Iona gazed longingly out over the lake toward the sun setting over the mountains to the west. A bottle of Black-Briar mead, half empty, sat on the table in front of her on the back porch of Honeyside. Where, she wondered, was her thane, the mysterious Myrna, who had stormed into her life and then vanished almost as quickly? Raised from birth to be a soldier in the Riften guard, Iona was rarely given over to deep emotion. But Myrna was almost like some supernatural force, a presence unlike any the young warrior had ever experienced before. In the mixed barracks of the guard, sexuality had been a carefree thing, partners swapped haphazardly, gender almost immaterial, emotional connections faint, the pleasure of the moment the overriding concern. But from the moment Iona had received the Jarl's summons to serve as a new Thane's housecarl, from the moment she laid her eyes upon the voluptuous raven-haired Imperial with skin as pale as snow and eyes as green as spring leaves, her heartβher bodyβwanted no other. She remembered the pounding in her chest as she led her new thane through the streets of Riften, how the small talk she tried to make sounded so empty and stupid, how self-conscious she was in the presence of this stranger. "Get a hold of yourself," she remembered thinking. She who cared about nothing except the sharpness of her blade, the deftness of her reactions, the strength of her arm, was suddenly a bundle of nerves. "Gods damn you, my thane," she said, half-bitterly and half-amused.
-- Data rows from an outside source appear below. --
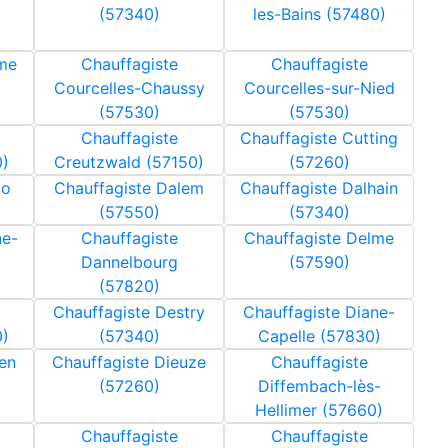
(57340)
les-Bains (57480)
me
Chauffagiste
Chauffagiste
Courcelles-Chaussy
Courcelles-sur-Nied
(57530)
(57530)
Chauffagiste
Chauffagiste Cutting
)
Creutzwald (57150)
(57260)
bo
Chauffagiste Dalem
Chauffagiste Dalhain
(57550)
(57340)
ne-
Chauffagiste
Chauffagiste Delme
Dannelbourg
(57590)
(57820)
Chauffagiste Destry
Chauffagiste Diane-
0)
(57340)
Capelle (57830)
en
Chauffagiste Dieuze
Chauffagiste
(57260)
Diffembach-lès-
Hellimer (57660)
Chauffagiste
Chauffagiste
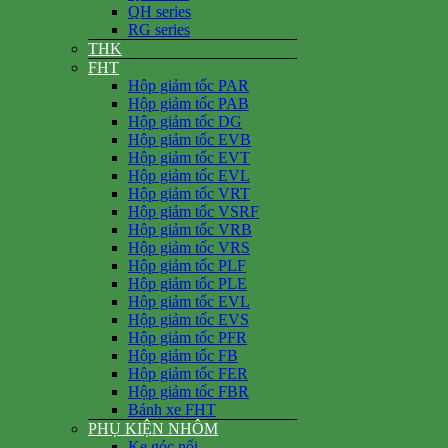
QH series
RG series
THK
FHT
Hộp giảm tốc PAR
Hộp giảm tốc PAB
Hộp giảm tốc DG
Hộp giảm tốc EVB
Hộp giảm tốc EVT
Hộp giảm tốc EVL
Hộp giảm tốc VRT
Hộp giảm tốc VSRF
Hộp giảm tốc VRB
Hộp giảm tốc VRS
Hộp giảm tốc PLF
Hộp giảm tốc PLE
Hộp giảm tốc EVL
Hộp giảm tốc EVS
Hộp giảm tốc PFR
Hộp giảm tốc FB
Hộp giảm tốc FER
Hộp giảm tốc FBR
Bánh xe FHT
PHỤ KIỆN NHÔM
Ke góc nổi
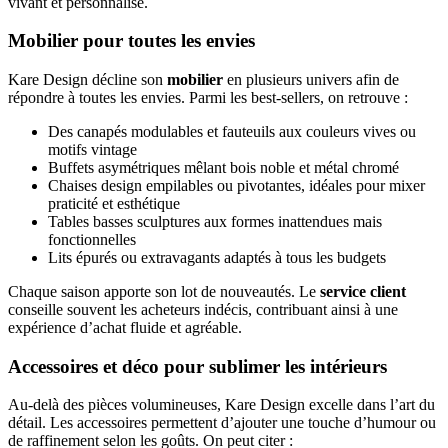
vivant et personnalisé.
Mobilier pour toutes les envies
Kare Design décline son
mobilier
en plusieurs univers afin de
répondre à toutes les envies. Parmi les best-sellers, on retrouve :
Des canapés modulables et fauteuils aux couleurs vives ou
motifs vintage
Buffets asymétriques mêlant bois noble et métal chromé
Chaises design empilables ou pivotantes, idéales pour mixer
praticité et esthétique
Tables basses sculptures aux formes inattendues mais
fonctionnelles
Lits épurés ou extravagants adaptés à tous les budgets
Chaque saison apporte son lot de nouveautés. Le
service client
conseille souvent les acheteurs indécis, contribuant ainsi à une
expérience d’achat fluide et agréable.
Accessoires et déco pour sublimer les intérieurs
Au-delà des pièces volumineuses, Kare Design excelle dans l’art du
détail. Les accessoires permettent d’ajouter une touche d’humour ou
de raffinement selon les goûts. On peut citer :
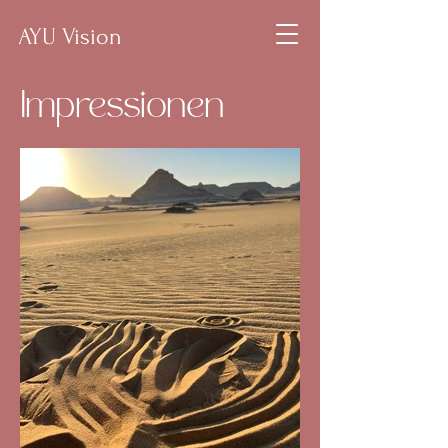
AYU Vision
Impressionen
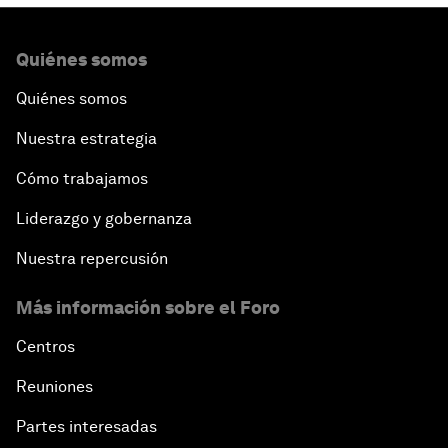
Quiénes somos
Quiénes somos
Nuestra estrategia
Cómo trabajamos
Liderazgo y gobernanza
Nuestra repercusión
Más información sobre el Foro
Centros
Reuniones
Partes interesadas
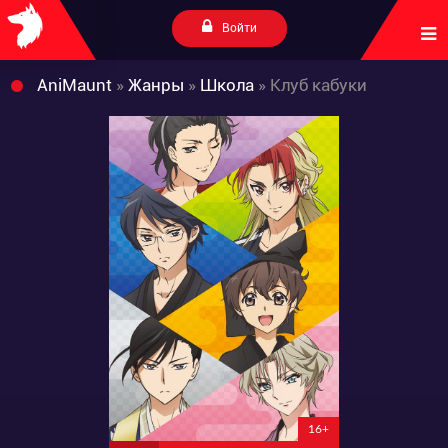
Войти
AniMaunt
»
Жанры
»
Школа
» Клуб кабуки
16+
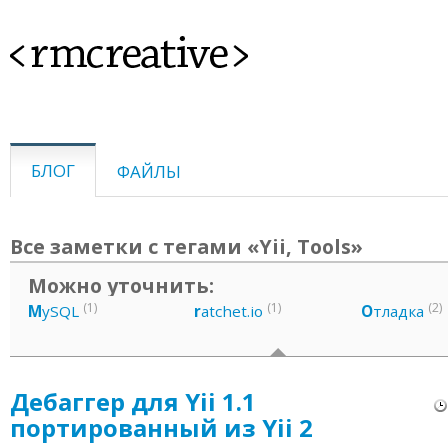
<rmcreative>
БЛОГ
ФАЙЛЫ
Все заметки с тегами «Yii, Tools»
Можно уточнить:
(1)
(1)
(2)
M
ySQL
r
atchet.io
О
тладка
Дебаггер для Yii 1.1
портированный из Yii 2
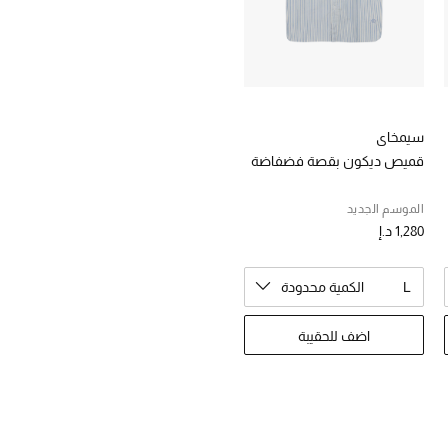
سيمخاي
قميص ديكون بقصة فضفاضة
الموسم الجديد
1,280 د.إ
L
الكمية محدودة
اضف للحقيبة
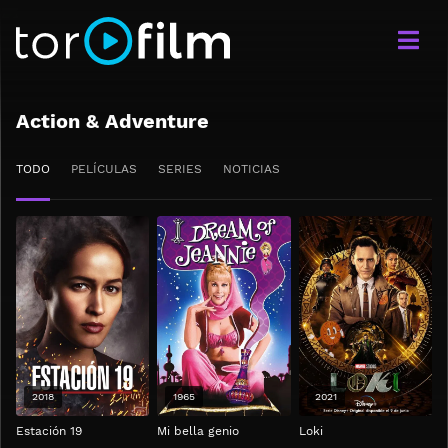
Action & Adventure
TODO
PELÍCULAS
SERIES
NOTICIAS
2018
1965
2021
Estación 19
Mi bella genio
Loki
It was only the next day from their first meeting that Myrna told her to pack her things. There was work to be done. Off they went, two young women tramping across the countryside. Myrna spoke politely but sparingly. Iona had continued to struggle with her emotions, but relished following the taut but curvy frame before her, wrapped in some mysterious, skin-tight black armor; something like leather, Iona thought, but both more supple and sturdier. It hugged her hips and ass and thighs such that Iona could scarcely take her eyes away. She tripped over roots or loose cobbles more than a few times.
They reached Ivarstead that night and took a room at the inn. Myrna sat quietly in the corner of the common room long into the night, watching those coming and going carefully, saying little. Iona drank more than her share of mead, or perhaps in her emotional state it just had a stronger effect than usual on the large-framed warrior maiden. She remembered Myrna's hand over her mug, and the look in her eye that said, "stop." Then she had smiled. "There's work to be done tomorrow. I need you at your best, Iona." Hearing her name come from the Imperial's dark, luscious lips for the first time sent a chill up Iona's spine and a warm tingle around her nether regions.